According to another characterizing feature of the invention, it has been found that the friction between the disks and the sliding surface can be further reduced, by providing, in the projection located at the center of the disk, a point which projects slightly beyond the plane defined by the circular edge of the concavity of the said projection.
Still according to another feature of the invention, the sliding surface of the playing area is obtained by coating the playing area with a hard, smooth, transparent plastic material. In this manner, while the markings provided on the playing area are visible, they are protected from the wear due to the disks sliding thereon, and by suitably choosing the type of plastic coating, the coefficient of friction between the disks and the sliding surface can be further reduced.
The above and other features of the invention, and the advantages deriving therefrom, will appear evident from the following detailed description of a preferred embodiment, made with reference to the attached drawings.

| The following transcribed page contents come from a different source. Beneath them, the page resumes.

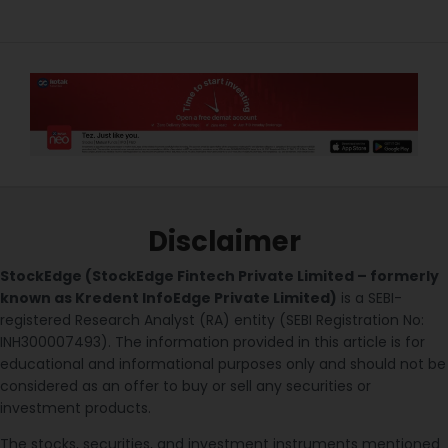
Disclaimer
StockEdge (StockEdge Fintech Private Limited – formerly
known as Kredent InfoEdge Private Limited)
is a SEBI-
registered Research Analyst (RA) entity (SEBI Registration No:
INH300007493). The information provided in this article is for
educational and informational purposes only and should not be
considered as an offer to buy or sell any securities or
investment products.
The stocks, securities, and investment instruments mentioned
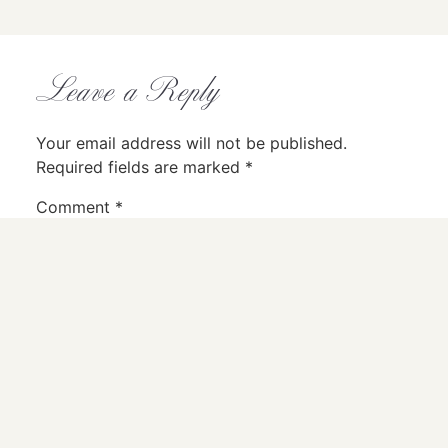
Leave a Reply
Your email address will not be published.
Required fields are marked
*
Comment
*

FIG. 1 is a perspective view of the playing area of the table game according to the invention;
FIG. 2 is a perspective exploded view of a detail drawing of a corner zone of the playing area;
FIG. 3 is a vertical section taken along a diagonal, of a corner zone of the playing area;
FIG. 4 is a perspective view, from the top, of a disk of the current invention;
FIG. 5 is a perspective view, from the bottom, of a disk of the current invention; and
FIG. 6 is a vertical section of a detail of a disk.

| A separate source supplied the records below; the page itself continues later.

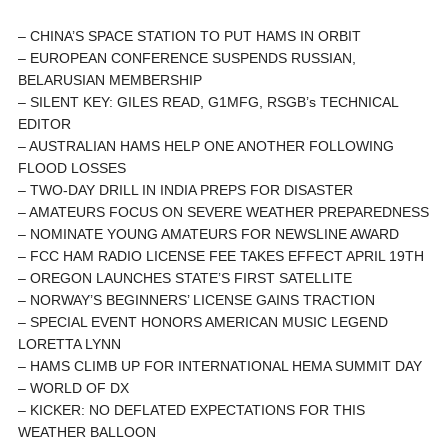
– CHINA’S SPACE STATION TO PUT HAMS IN ORBIT
– EUROPEAN CONFERENCE SUSPENDS RUSSIAN,
BELARUSIAN MEMBERSHIP
– SILENT KEY: GILES READ, G1MFG, RSGB’s TECHNICAL
EDITOR
– AUSTRALIAN HAMS HELP ONE ANOTHER FOLLOWING
FLOOD LOSSES
– TWO-DAY DRILL IN INDIA PREPS FOR DISASTER
– AMATEURS FOCUS ON SEVERE WEATHER PREPAREDNESS
– NOMINATE YOUNG AMATEURS FOR NEWSLINE AWARD
– FCC HAM RADIO LICENSE FEE TAKES EFFECT APRIL 19TH
– OREGON LAUNCHES STATE’S FIRST SATELLITE
– NORWAY’S BEGINNERS’ LICENSE GAINS TRACTION
– SPECIAL EVENT HONORS AMERICAN MUSIC LEGEND
LORETTA LYNN
– HAMS CLIMB UP FOR INTERNATIONAL HEMA SUMMIT DAY
– WORLD OF DX
– KICKER: NO DEFLATED EXPECTATIONS FOR THIS
WEATHER BALLOON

With reference to the Figures, the table game of the present invention comprises a table 1, presenting a square flat playing area or field 2 to which there can slide the small disks 3, which are impelled by any suitable impelling means, so as to slide, as above mentioned, on the area 2 and strike and rebound against one another and against the four ledges or rails 4 which delimit the playing area 2. The impelling means can be of any type, such as cues, maces, manual throwing or finger striking of the disks. The playing area will present suitable markings 5 (such as lines, circles, spots) which depend on the type of game being played. In order to protect the said markings 5 and prevent their cancellation by the wear due to the disks 3 sliding on the playing area, the sliding surface 102 of said playing area 2 is coated 2 with smooth, hard, transparent plastic material, said plastic coating being obtained by means of any suitable known process. The plastic material for coating is chosen among plastics presenting a low friction coefficient, so as to favour the sliding of the disks on the sliding surface 102.
The ledges 4, which constitute the rails or cushions of the playing area 2, are provided with inner longitudinal grooves 104 inside which there are tightly fitted the corresponding edges of the board of which the playing area 2 is made.

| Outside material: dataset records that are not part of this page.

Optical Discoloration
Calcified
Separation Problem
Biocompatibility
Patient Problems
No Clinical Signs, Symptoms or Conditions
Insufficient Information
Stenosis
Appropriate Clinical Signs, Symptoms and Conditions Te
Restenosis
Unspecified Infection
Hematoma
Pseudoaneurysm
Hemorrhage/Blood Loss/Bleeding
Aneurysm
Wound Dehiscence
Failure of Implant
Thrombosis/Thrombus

In the corners of the playing surface 2, there are arranged the pockets 6, which are intended to receive the disks 3 through the openings 7. Each pocket consists of an open-top box, preferably made of plastic material, presenting in plan, view the shape of a rectangular circular sector, provided with side tongues 8 for fitting into end portions 204 of the grooves 104 obtained in the ledges 4. Each pocket 6 is, moreover, provided with a supporting tongue 9, centrally with respect to a rounded portion below the opening 7, said tongue 9 supporting the playing surface 2 in correspondence of its inwardly rounded corner 202.
Referring now particularly to FIG. 4, each disk 3, is preferably made of hard plastic material presenting a low friction coefficient, is constructed as a flat circular small plate and presents on its top side (i.e. the side which does not contact the sliding surface 102 of the playing area 2) a crown of radial markings 103, which are diametrally opposed, two by two, and serve for the player to take the aim at the moment of hitting the disk.
On its bottom side (i.e. the side which contacts the sliding surface 102 of the playing area 2) each disk 3 presents, as it appears clearly from FIGS. 5 and 6, a plurality of small circular projections 303 which are orderly arranged, projecting from the bottom surface 203. Each small projection 303 presents a concave imprint 403 so that, when the disk 3 is contacting the sliding surface 102, all the concavities 403 of the projections 303 will be directed downwardly. It appears evident therefore that practically the actual contact between the bottom side of the disk and the sliding surface 102 is established by the circular edges of the concave imprints 403 of the projections 303. By this arrangement, it has been found that the friction of the disks 3 moving on the sliding surface 102 is greatly reduced, and therefore the said disks 3 will slide more quickly and easily with lesser consumption of both the disks and of the sliding surface.
According to still another characteristic of the invention, it has been found that the friction between the disk 3 and the sliding surface 102 can be further reduced, by providing, in a projection 303 which is located at the center of the disk, a point 10 which is arranged centrally with respect to the said projection, substantially coinciding with the mentioned center of the disk, and which projects slightly beyond the plane defined by the circular edge of the concavity 403.
Of course, numerous changes and modifications are possible. Thus, for example, the playing surface 2 may be rectangular, or even circular, depending on the game which is played. Also, there can be provided a disk presenting a smaller diameter than the other disks and serving as object ball or jack in a billards or bowl game, or as ball in a football or soccerball game. Further, each disk 3 may present a plurality of points 10, arranged in some of the concavities 403 of its bottom surface.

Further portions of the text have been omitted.